[Task requirements] What is the number of lines in the data that include the string "rights"? Give it by itself.

::: Dataset records :::

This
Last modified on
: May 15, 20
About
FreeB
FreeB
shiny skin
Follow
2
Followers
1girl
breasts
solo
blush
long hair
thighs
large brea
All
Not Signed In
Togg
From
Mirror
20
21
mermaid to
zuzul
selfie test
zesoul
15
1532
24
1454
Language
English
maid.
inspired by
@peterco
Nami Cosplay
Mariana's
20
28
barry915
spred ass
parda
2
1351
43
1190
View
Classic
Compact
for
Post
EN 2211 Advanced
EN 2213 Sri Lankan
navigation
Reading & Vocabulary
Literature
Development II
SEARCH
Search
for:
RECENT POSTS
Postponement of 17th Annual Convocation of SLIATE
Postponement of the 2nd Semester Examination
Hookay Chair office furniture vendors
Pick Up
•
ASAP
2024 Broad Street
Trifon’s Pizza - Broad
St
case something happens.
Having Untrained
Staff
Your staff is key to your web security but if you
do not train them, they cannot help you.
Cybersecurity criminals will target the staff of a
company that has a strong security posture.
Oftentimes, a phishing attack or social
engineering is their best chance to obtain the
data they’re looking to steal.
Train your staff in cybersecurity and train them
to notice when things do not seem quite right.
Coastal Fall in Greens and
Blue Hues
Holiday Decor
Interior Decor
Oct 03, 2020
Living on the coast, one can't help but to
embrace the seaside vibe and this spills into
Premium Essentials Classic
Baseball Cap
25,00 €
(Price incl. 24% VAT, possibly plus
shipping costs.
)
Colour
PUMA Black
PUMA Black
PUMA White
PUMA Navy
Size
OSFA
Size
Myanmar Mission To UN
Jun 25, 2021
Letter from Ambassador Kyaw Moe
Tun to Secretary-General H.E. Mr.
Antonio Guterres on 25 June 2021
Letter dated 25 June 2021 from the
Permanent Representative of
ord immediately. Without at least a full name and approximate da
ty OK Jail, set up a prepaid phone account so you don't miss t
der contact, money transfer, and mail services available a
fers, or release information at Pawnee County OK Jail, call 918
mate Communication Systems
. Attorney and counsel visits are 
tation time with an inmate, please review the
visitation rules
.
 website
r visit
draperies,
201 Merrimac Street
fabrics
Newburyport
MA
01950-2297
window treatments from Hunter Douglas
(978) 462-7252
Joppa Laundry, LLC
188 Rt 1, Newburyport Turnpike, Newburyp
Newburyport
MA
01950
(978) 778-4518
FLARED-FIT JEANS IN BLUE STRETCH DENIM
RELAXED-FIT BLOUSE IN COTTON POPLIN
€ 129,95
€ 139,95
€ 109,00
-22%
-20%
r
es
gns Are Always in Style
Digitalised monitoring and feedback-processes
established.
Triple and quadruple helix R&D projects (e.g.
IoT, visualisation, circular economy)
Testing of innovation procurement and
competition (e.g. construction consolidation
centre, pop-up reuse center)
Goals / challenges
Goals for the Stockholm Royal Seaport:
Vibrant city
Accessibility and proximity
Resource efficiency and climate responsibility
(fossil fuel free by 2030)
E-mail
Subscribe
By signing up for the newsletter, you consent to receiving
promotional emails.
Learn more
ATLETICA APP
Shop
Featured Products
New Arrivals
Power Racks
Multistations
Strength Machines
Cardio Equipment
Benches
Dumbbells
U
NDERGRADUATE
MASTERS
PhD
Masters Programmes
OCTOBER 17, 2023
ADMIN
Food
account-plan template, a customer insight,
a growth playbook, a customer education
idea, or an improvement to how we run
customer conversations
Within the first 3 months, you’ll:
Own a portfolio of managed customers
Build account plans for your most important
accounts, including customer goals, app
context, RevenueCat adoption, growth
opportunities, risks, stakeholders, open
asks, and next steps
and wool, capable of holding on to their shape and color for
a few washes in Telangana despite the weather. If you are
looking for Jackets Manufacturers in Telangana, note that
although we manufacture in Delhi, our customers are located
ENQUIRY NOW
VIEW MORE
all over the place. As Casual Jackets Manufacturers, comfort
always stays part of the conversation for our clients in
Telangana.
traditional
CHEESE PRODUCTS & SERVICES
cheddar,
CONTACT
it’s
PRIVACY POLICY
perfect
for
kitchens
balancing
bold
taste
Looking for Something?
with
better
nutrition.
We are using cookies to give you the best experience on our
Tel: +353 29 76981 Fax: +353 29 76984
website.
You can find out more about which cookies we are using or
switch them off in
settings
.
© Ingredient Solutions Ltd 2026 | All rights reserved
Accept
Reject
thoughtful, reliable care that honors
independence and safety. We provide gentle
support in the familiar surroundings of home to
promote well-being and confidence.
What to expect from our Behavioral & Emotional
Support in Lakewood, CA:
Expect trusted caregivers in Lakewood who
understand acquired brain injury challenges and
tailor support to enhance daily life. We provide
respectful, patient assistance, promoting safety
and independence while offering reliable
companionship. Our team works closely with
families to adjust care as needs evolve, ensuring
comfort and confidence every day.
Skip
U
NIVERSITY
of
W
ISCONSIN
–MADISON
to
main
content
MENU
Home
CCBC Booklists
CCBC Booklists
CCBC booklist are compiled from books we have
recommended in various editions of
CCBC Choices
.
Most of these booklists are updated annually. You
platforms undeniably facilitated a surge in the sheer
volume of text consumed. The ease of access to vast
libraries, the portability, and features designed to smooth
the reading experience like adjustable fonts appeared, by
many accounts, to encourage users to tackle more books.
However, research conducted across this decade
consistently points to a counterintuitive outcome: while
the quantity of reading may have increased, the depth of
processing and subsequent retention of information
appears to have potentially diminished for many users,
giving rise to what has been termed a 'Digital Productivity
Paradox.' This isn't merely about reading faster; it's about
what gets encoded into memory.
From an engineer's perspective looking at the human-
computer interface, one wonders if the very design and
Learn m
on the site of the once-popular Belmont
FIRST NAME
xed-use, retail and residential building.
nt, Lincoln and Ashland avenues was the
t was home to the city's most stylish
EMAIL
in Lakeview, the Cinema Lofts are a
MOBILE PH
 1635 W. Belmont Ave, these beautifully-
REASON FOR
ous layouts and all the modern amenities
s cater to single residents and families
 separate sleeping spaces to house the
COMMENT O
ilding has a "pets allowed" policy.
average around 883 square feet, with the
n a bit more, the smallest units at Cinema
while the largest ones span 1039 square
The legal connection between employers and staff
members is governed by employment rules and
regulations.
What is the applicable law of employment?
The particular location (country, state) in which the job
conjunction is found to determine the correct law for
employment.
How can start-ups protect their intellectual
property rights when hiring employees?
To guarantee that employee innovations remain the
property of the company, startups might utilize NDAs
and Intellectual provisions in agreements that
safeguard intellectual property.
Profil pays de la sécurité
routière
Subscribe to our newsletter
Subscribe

:::

[Answer to this problem] 2